Psychological researchers (e.g., Costa & McCrae, 2010) have identified five primary personality traits that do a good job of describing an individual comprehensively. However, each of these “Big-5” traits can be broken down into sub-traits to allow for more granularity in describing a given individual. Sub-traits within a particular Big-5 domain, known as facets, frequently correlate with one another, but not always. For example, most people who are high in self-consciousness also tend to be high in anxiety, but this is not true for 100% of people.
This article examines the six facets within the Conscientiousness domain: competence, orderliness, dutifulness, achievement striving, self-discipline, and deliberate decision-making.
An individual who is high in competence feels capable, effective, and well-prepared to deal with life. Low scorers have a lower opinion of their abilities and frequently feel unprepared and inept.
High scorers on this scale are neat, tidy, and well-organized. Low scorers have difficulty getting organized and describe themselves as unmethodical.

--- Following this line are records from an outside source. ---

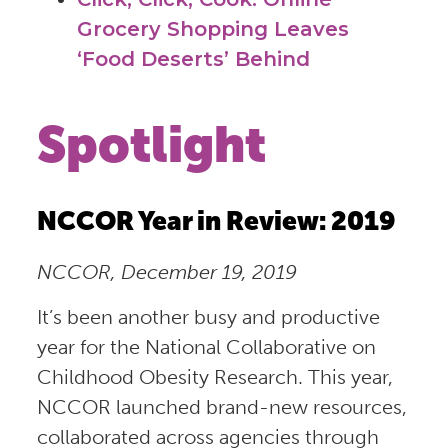
Grocery Shopping Leaves
‘Food Deserts’ Behind
Spotlight
NCCOR Year in Review: 2019
NCCOR, December 19, 2019
It’s been another busy and productive
year for the National Collaborative on
Childhood Obesity Research. This year,
NCCOR launched brand-new resources,
collaborated across agencies through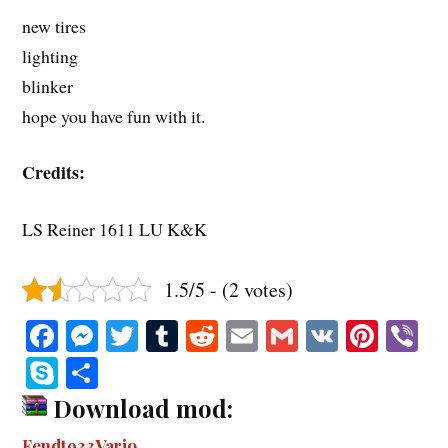
new tires
lighting
blinker
hope you have fun with it.
Credits:
LS Reiner 1611 LU K&K
1.5/5 - (2 votes)
Fa
M
T
T
R
E
G
V
Pi
V
ce
es
wi
u
ed
m
m
K
nt
b
S
S
bo
se
tte
m
di
ail
ail
er
r
ky
ha
Download mod:
ok
ng
r
bl
t
es
pe
re
Fendt933Vario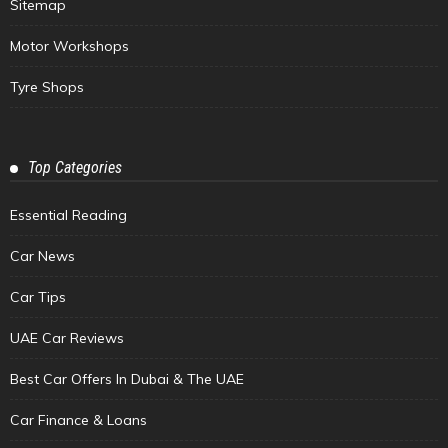
Sitemap
Motor Workshops
Tyre Shops
Top Categories
Essential Reading
Car News
Car Tips
UAE Car Reviews
Best Car Offers In Dubai & The UAE
Car Finance & Loans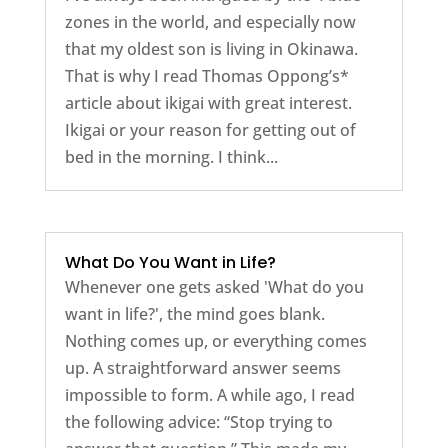
zones in the world, and especially now
that my oldest son is living in Okinawa.
That is why I read Thomas Oppong’s*
article about ikigai with great interest.
Ikigai or your reason for getting out of
bed in the morning. I think...
What Do You Want in Life?
Whenever one gets asked 'What do you
want in life?', the mind goes blank.
Nothing comes up, or everything comes
up. A straightforward answer seems
impossible to form. A while ago, I read
the following advice: “Stop trying to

Dutiful individuals adhere strictly to their ethical principles and carefully fulfill their moral obligations as they understand them. Low scorers are more casual about such matters and may present as somewhat undependable or unreliable.
C4: Achievement Striving
Individuals who score high on this facet maintain high aspirations for themselves and work hard to achieve their goals. They are diligent and purposeful and have a sense of direction in life. Very high scorers, however, run the risk of becoming workaholics. Low scorers are lackadaisical and perhaps even lazy. They are not driven to succeed. They lack ambition and may seem aimless, but they are often perfectly content with their low levels of achievement.
Self-discipline refers to motivation — an individual’s ability to begin tasks and carry them through to completion, despite boredom or other distractions. High scorers can motivate themselves to start and finish their work. Low scorers procrastinate, and are also easily discouraged and quick to quit. People with low levels of self-discipline may know what they should do, but cannot force themselves to do it.
The final facet of conscientiousness is deliberation — the tendency to think carefully before acting. High scorers on this facet are cautious in their decision-making. Low scorers are hasty and often speak or act without considering the consequences.